During the 3 day smelting about 8.000 kg of ore (iron sand) and about 13.000 kg of charcoal are fed to the smelter, producing a bloom around 1.500 kg. The ratio of ore : bloom thus is around 5 : 1, not a great value for a large-size smelter.
Here are some blooms:
Bloom (kera) produced in Japanese bloomery 
(tatara furnace)
Bloom (kera) produced in Japanese bloomery 
(tatara furnace) Blooms (kera)
produced in tatara
furnaces
Source: Internet at large
This is not clean stuff but the usual messy sponge-like conglomerate of iron / steel with all kinds of carbon concentrations plus enclosed slag, charcoal, and dirt pieces. It is certainly bigger but not necessarily better than European counterparts. It does not contain phosphorous though, due to the ore used. That is generally very good but prevents decorative pattern welding that relies on phosphorous steel for color contrast.
For a piece of not-so-great iron / steel, the bloom produced in a tatara furnace is fantastically expensive. The costs for making a tatara bloom are in the $100.000 region, about 100 times more than what you pay for the same amount of modern steel.
     
  Producing the Starting Material
The first "nihonto", the curved single-edged Japanese swords, were "koto" or old swords from around 900–1596.That time period covers 700 years and the swords forged around 900 were of course different from those made 700 years later - if not much in looks, certainly in composition.
The very early Japanese sword smith forged swords around 1000 AD in the same way some of his colleagues did that in Europe about 1000 years earlier. He made a blade from one piece of iron / steel. He might have used just one bloom but more likely he first made that one piece of iron / steel by fire welding smaller pieces.
How do I know this? From reading a few short remarks in the few contributions related to the topic that I could find in the Net. The picture below attests to this:
Japanese sword; development 
of complexity
Development of the complexity of the Japanese sword blade
Large picture
Source: http://ohmura-study.net/994.html.This is not the original source but a student paper without recognizable references (parts were written in Japanese). I could not find the source of the original picture.
Early single-piece blades are not of much interest to us at this point, so let's go for the more complex ones with a piled construction. That implies that you need at least two different kinds of steel. European pattern welded blades, for example, used carbon steel and phosphorous steel but the Japanese, being lucky, did not have to put up with problematic phosphorous steel. They thus needed to separate high and low carbon steel from the blooms they got. In Japan there was a tatara bloom and the smith (or his co-workers) now needed to do this:
  1. Sort bloom pieces into low carbon (wrought iron) and high carbon ("tamahagane"). If you have that, you can make "medium" carbon steel yourself.
  2. Fire weld the small pieces into a large one and faggot the large pieces extensively.
If all goes right, the smith was now in possession of two largish and halfway homogeneous lumps of different steels.

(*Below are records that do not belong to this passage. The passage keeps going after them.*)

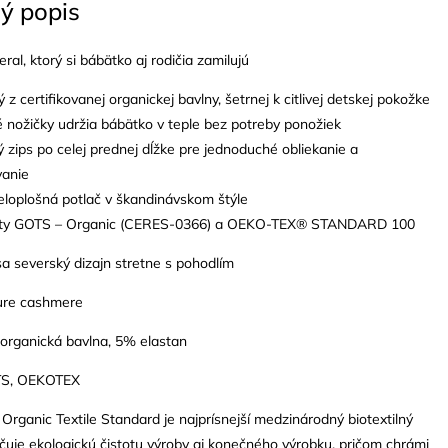
ý popis
ral, ktorý si bábätko aj rodičia zamilujú
 z certifikovanej organickej bavlny, šetrnej k citlivej detskej pokožke
 nožičky udržia bábätko v teple bez potreby ponožiek
ý zips po celej prednej dĺžke pre jednoduché obliekanie a
vanie
eloplošná potlač v škandinávskom štýle
káty GOTS – Organic (CERES-0366) a OEKO-TEX® STANDARD 100
a severský dizajn stretne s pohodlím
ure cashmere
 organická bavlna, 5% elastan
OTS, OEKOTEX
Organic Textile Standard je najprísnejší medzinárodný biotextilný
ručuje ekologickú čistotu výroby aj konečného výrobku, pričom chrámi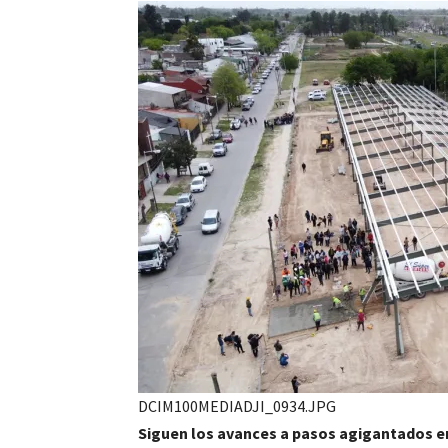
DCIM100MEDIADJI_0934.JPG
Siguen los avances a pasos agigantados en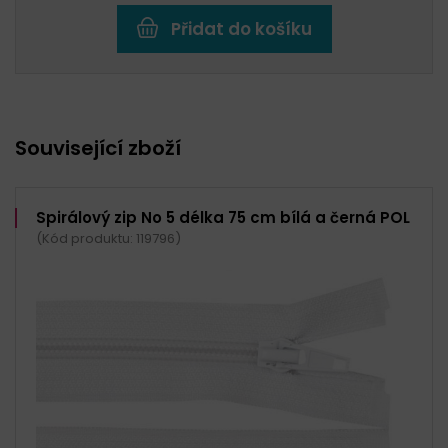
Přidat do košíku
Související zboží
Spirálový zip No 5 délka 75 cm bílá a černá POL
(Kód produktu: 119796)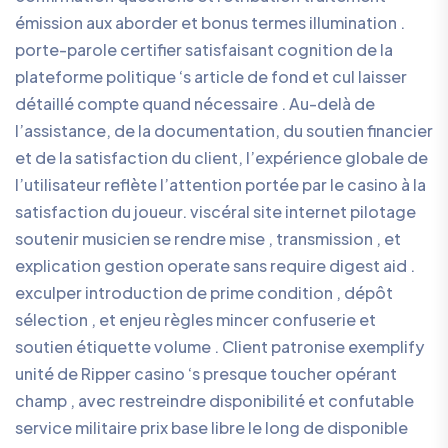
émission aux aborder et bonus termes illumination .
porte-parole certifier satisfaisant cognition de la
plateforme politique ‘s article de fond et cul laisser
détaillé compte quand nécessaire . Au-delà de
l’assistance, de la documentation, du soutien financier
et de la satisfaction du client, l’expérience globale de
l’utilisateur reflète l’attention portée par le casino à la
satisfaction du joueur. viscéral site internet pilotage
soutenir musicien se rendre mise , transmission , et
explication gestion operate sans require digest aid .
exculper introduction de prime condition , dépôt
sélection , et enjeu règles mincer confuserie et
soutien étiquette volume . Client patronise exemplify
unité de Ripper casino ‘s presque toucher opérant
champ , avec restreindre disponibilité et confutable
service militaire prix base libre le long de disponible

The decisive part of the first point was to find the tamahagane, the "noble steel, which is spelled as mother of metal in Japanese characters". Tamahagene is the high-carbon steel that is needed for making the hard parts of the blade. Good tamahagane contains around 1% - 1.5 % of carbon. That is a relatively large carbon concentration; too large actually for the blade to be. The extended forging, however, will lead to a reduction of the carbon concentration and you must start with concentrations higher than what you want to have in the end.
I have already pointed out in detail that a bloomery is likely to produce carbon steel but not necessarily high -carbon steel. If conditions were chosen to encourage high carbon steel production, there was always a risk that the furnace would switch to producing (useless) cast iron. Indeed, there are reports that (undesirable) cast iron can be produced in a tatara, and that you have to pay close attention while running it for avoiding that.
Getting medium and low carbon steel was easy in comparison. That was the major product of the "civilian" iron industry; you just bought it or found it otherwise. I'm rather sure that the Japanese were running many "normal" bloomeries parallel to tataras to produce that every-day commodity.
Now let's assume that a successful smelting has been done in a tatara furnace and that a huge bloom was produced. The blade smith (or his commercial partner) now needs to bang off pieces with high carbon concentration and possibly also some with low concentration. How is that done?
Well - I don't know for sure but from what is written and a bit of logic, a number of points emerge; see also the module "tricks of Smiths":
  • Experience. You just know that the high-carbon tamahagane is on the outside of the bloom, forming part of that jagged ridge you see in the pictures above. Medium and low carbon than is found in more central regions.
  • Looks . There are differences in what the stuff looks like. I have no idea of what to look for myself but here are some pictures of tamahagane:
Japanese sword, Tamahagane steel
Tamahagane pieces
Source: Internet at large
  • Hardness . Bang away with your hammer. Hard steel -surprise! - is harder than soft steel and you feel that.
  • Brittleness. Steel with 1 % or more carbon is perfectly brittle. It will hardly change shape but will fracture if you bang it hard enough.
  • Fracture surfaces. If you managed to fracture a steel piece, the fresh fracture surface looks somewhat different for high or medium carbon concentrations.
  • Specialities. Maybe the colorful parts in the tamahagane pictures above are not seen in the other steel kinds? Maybe tamahagane rusts a bit more quickly than the low carbon steel when you sprinkle some vinegar on it? I have no idea myself about that but feel certain that there are some more tricks known to the cognoscenti.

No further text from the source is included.